2024 ballet in two acts choreographed by Christopher Wheeldon

Oscar is a ballet in two acts choreographed by Christopher Wheeldon to a score by Joby Talbot with stage and costume design by Jean-Marc Puissant. The ballet is based on the life of Oscar Wilde focussing on his time in Reading Gaol, but incorporating scenes from throughout his life. It weaves two of Wilde's stories into the ballet - The Nightingale and the rose and the Portrait of Dorian Gray. It was commissioned by the Australian Ballet and premiered in Melbourne in September 2024.

Oscar is the first full-length ballet commissioned by the Australian Ballet's artistic director David Hallberg. and the first full-length narrative ballet commissioned by the Australian Ballet in 20 years.

== Synopsis ==

=== Prologue ===
Oscar Wilde is prosecuted under Britain's Criminal Law Amendment Act 1885 that criminalised all sex acts between men.

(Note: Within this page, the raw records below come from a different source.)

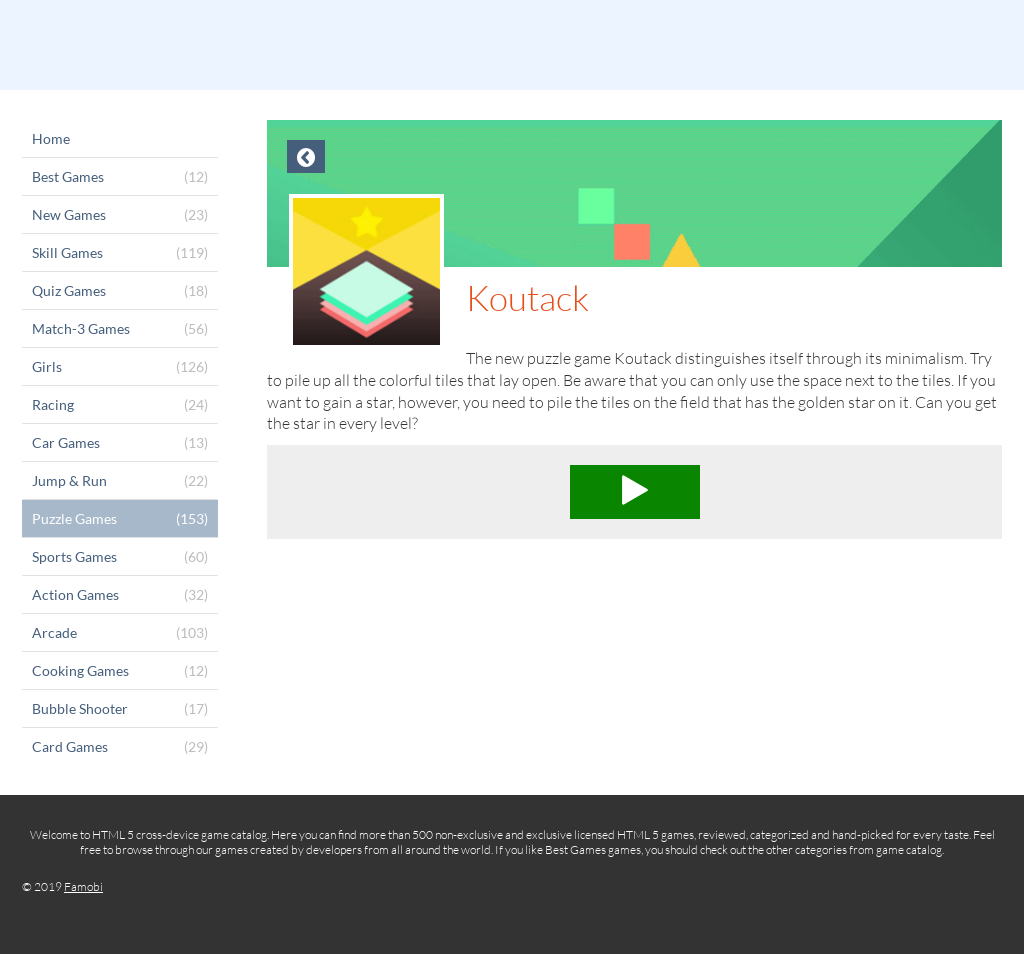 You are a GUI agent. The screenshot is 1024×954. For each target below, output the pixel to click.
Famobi (83, 886) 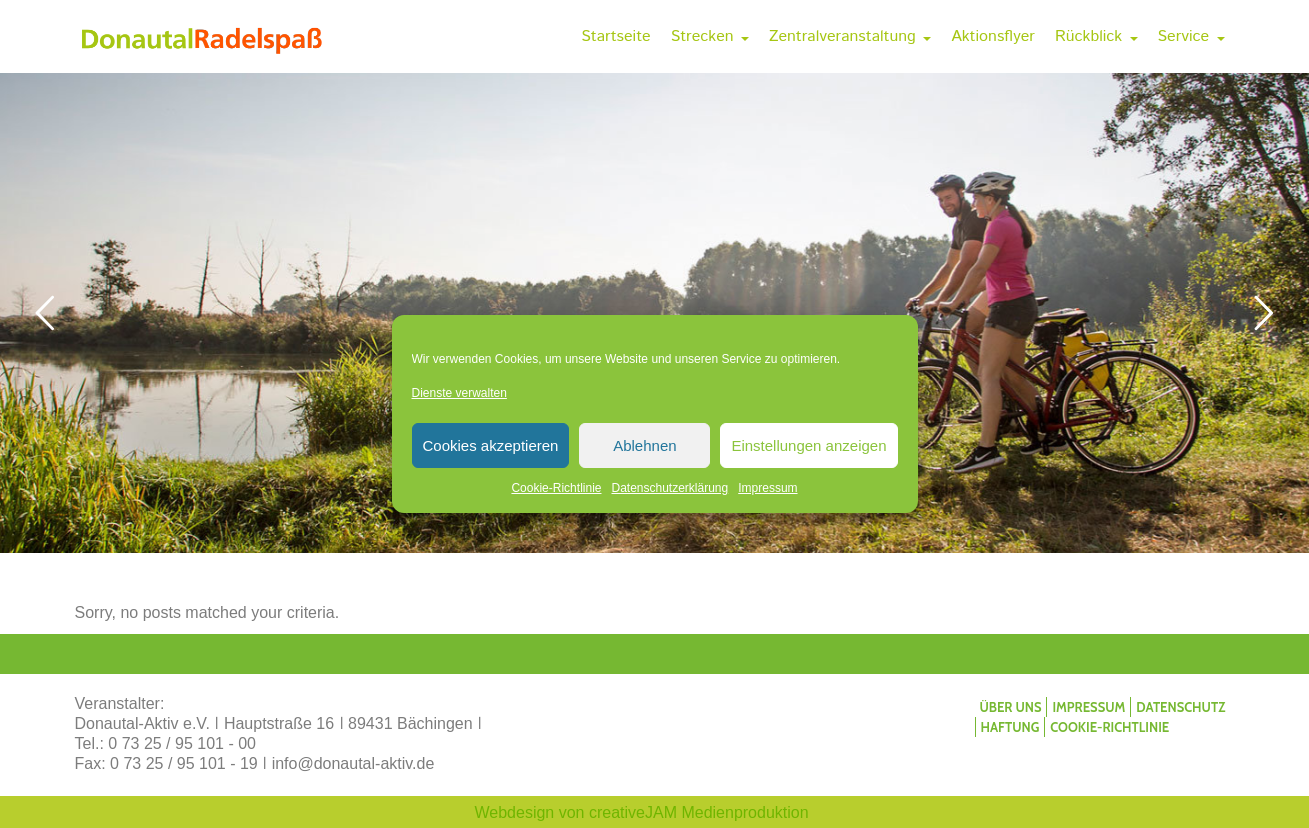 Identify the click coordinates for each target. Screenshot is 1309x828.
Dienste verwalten (459, 393)
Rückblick (1096, 36)
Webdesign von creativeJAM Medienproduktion (642, 812)
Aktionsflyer (993, 36)
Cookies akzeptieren (491, 445)
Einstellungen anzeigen (808, 445)
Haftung (1010, 727)
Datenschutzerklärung (669, 488)
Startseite (615, 36)
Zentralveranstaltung (850, 36)
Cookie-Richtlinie (556, 488)
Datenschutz (1180, 707)
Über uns (1011, 707)
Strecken (710, 36)
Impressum (767, 488)
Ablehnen (644, 445)
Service (1191, 36) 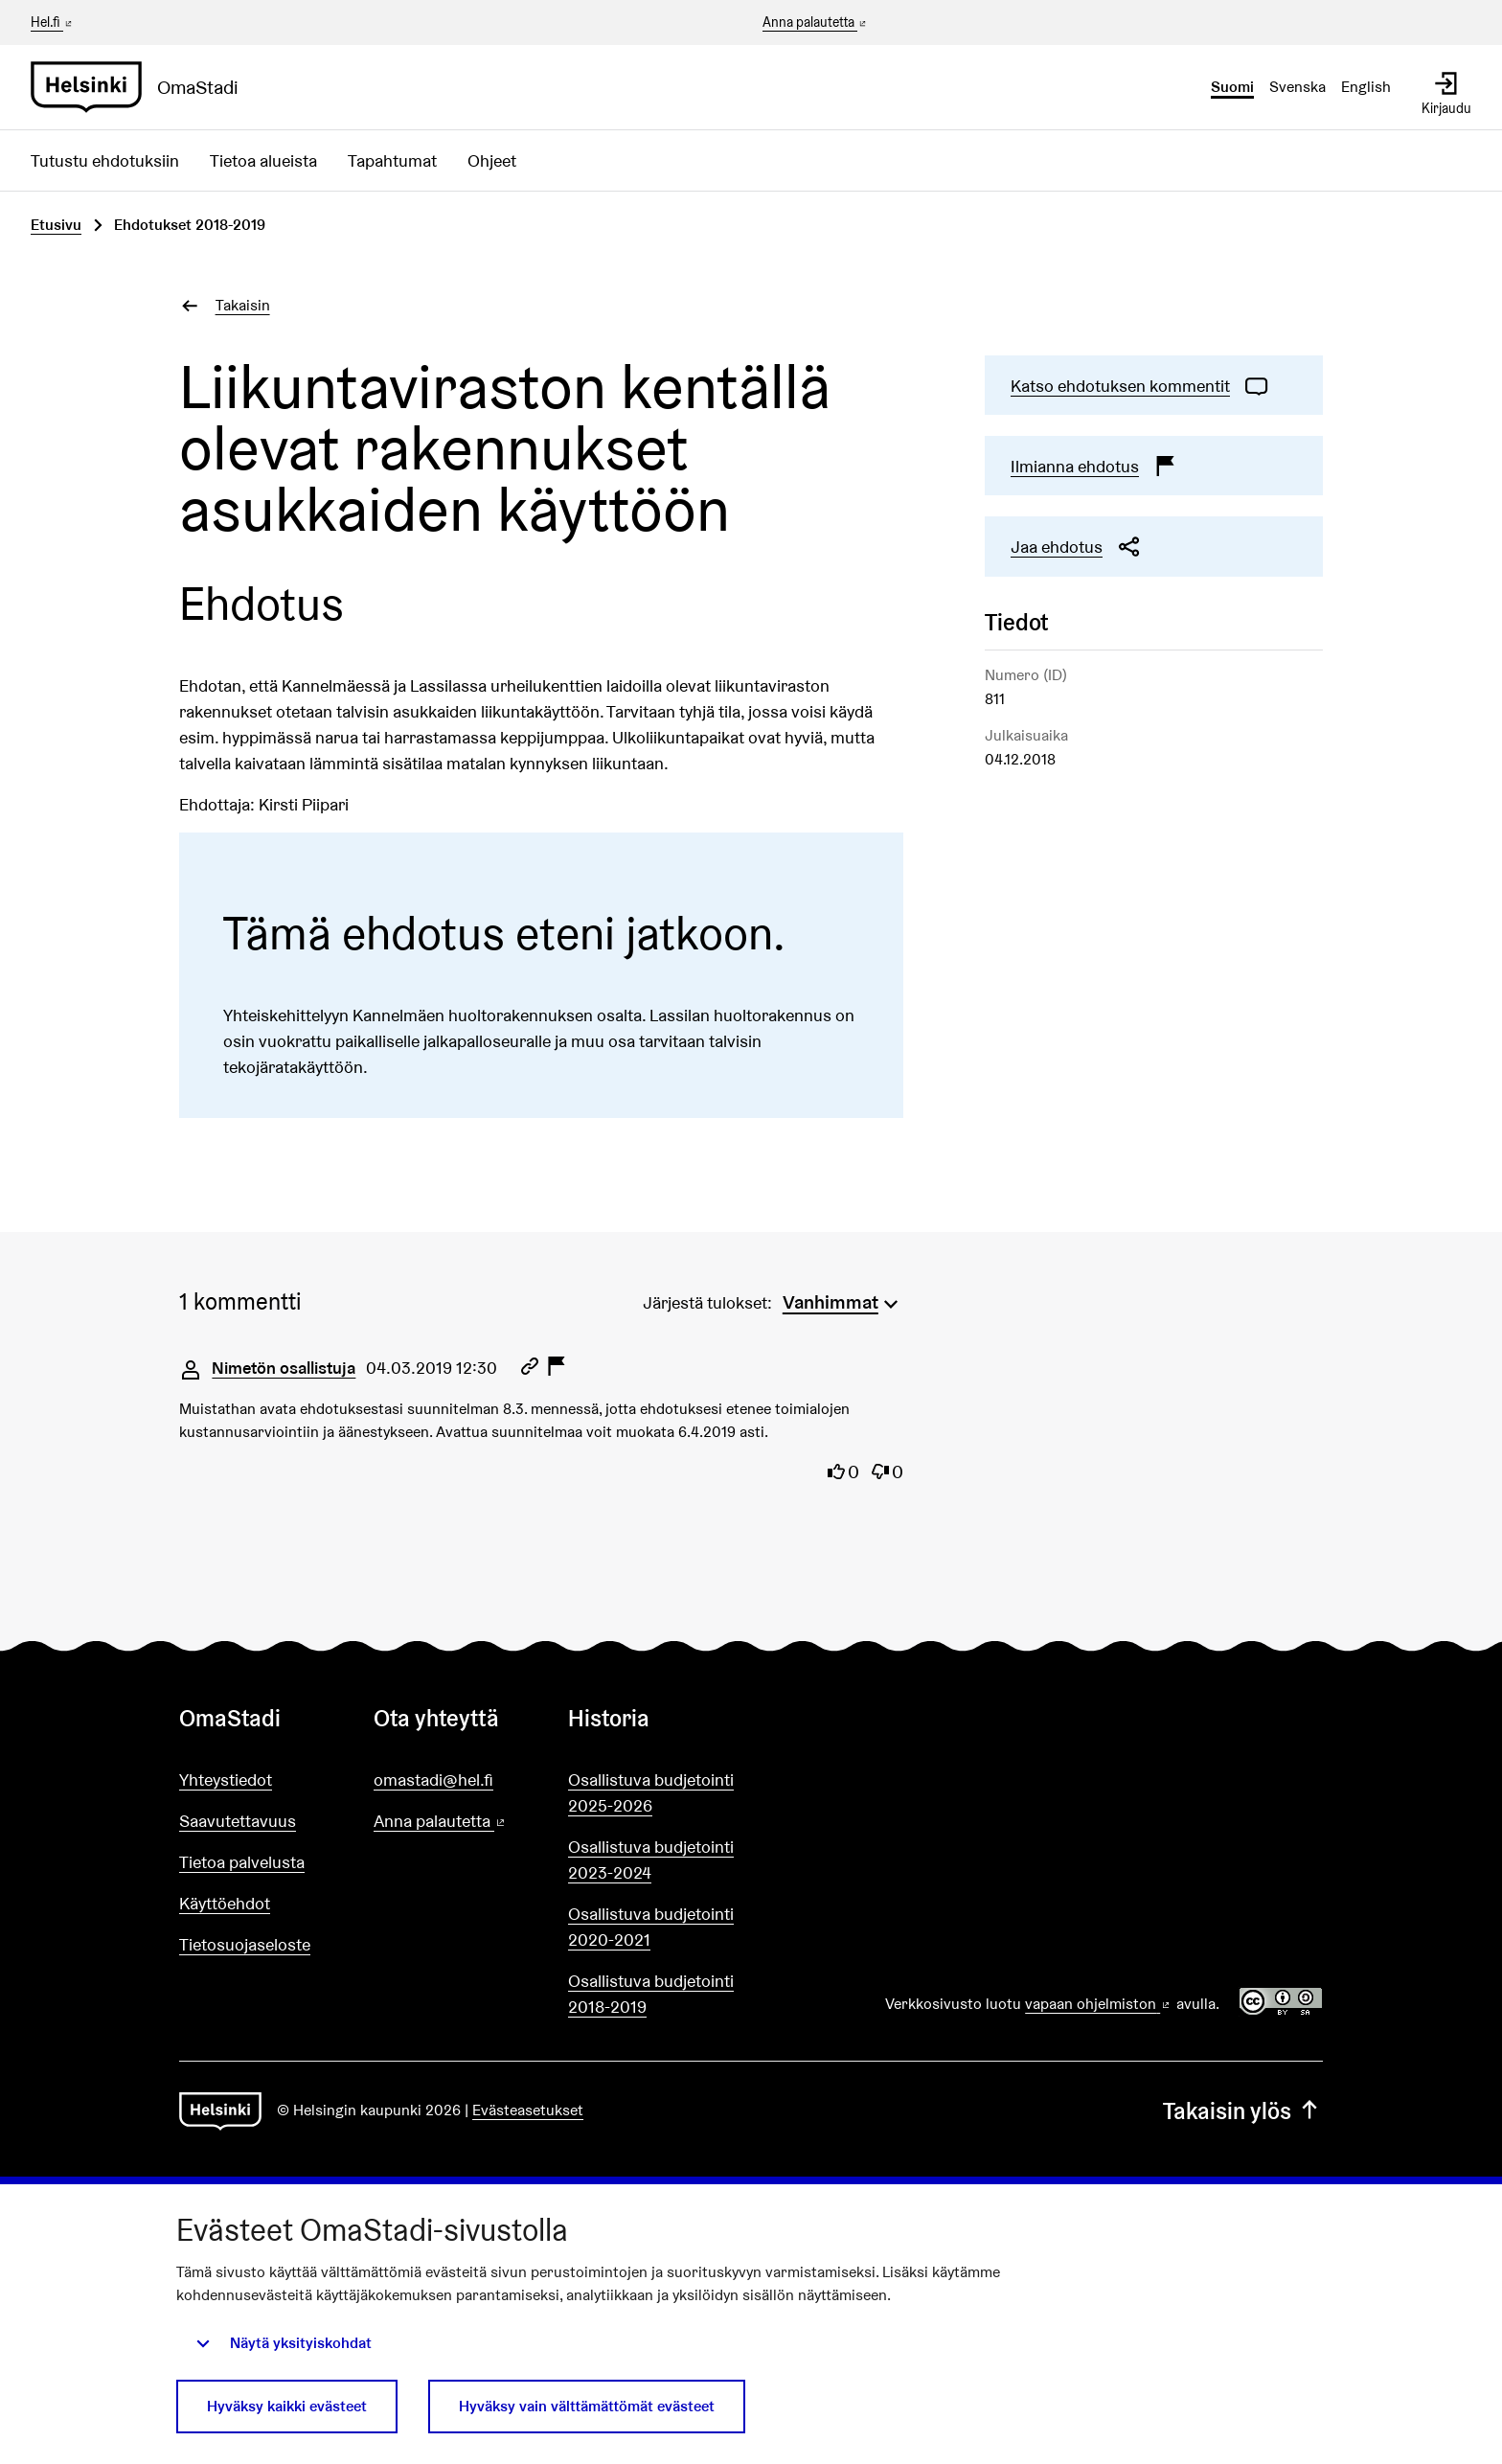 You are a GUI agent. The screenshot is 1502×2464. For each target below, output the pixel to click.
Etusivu (56, 225)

Details of his life are under intense scrutiny in the courtroom.

=== Act 1 ===
Wilde sits in his jail cell where he recalls better times on a family picnic with his wife Constance and their two boys. He reads them his fairy tale, The Nightingale and the Rose. We see the story unfold interspersed with scenes from Wilde's life in London's social circles and the beginnings of his relationship with Robbie Ross.

=== Act 2 ===
Subjected to hard labour in prison, Wilde is malnourished and broken. He has tinnitus in one ear due to a fall. Alone and in despair Wilde recalls scenes from his story The Picture of Dorian Gray as well as his relationship with Bosie (Lord Alfred Douglas). Dorian makes a deal with the devil to keep his beauty intact while his portrait is gradually transforming to become more and more grotesque. Wilde and Douglas's relationship deepens leading Lord Queensberry (Douglas's father) to denounce Wilde and his eventual conviction. We see parallels with Dorian, whose life collapses to restore his portrait to its former beauty.

=== Epilogue ===
On his release, Wilde is collected from prison by his friend Robbie Ross. Broken and with reputation destroyed he dies a few years later aged 46. His writing lives on and continues to be read and enjoyed today.

== Critical reception ==
The ballet was well received on its premiere. Jane Howard writing for the Guardian said that the pas de deux between Oscar Wilde and Lord Alfred Douglas "deserves to take its place in the pantheon of great romantic balletic pairings". Writing in The Age, Andrew Fuhrmann gave the ballet 5 stars and called it "a daring but fantastically rewarding experiment in ballet storytelling".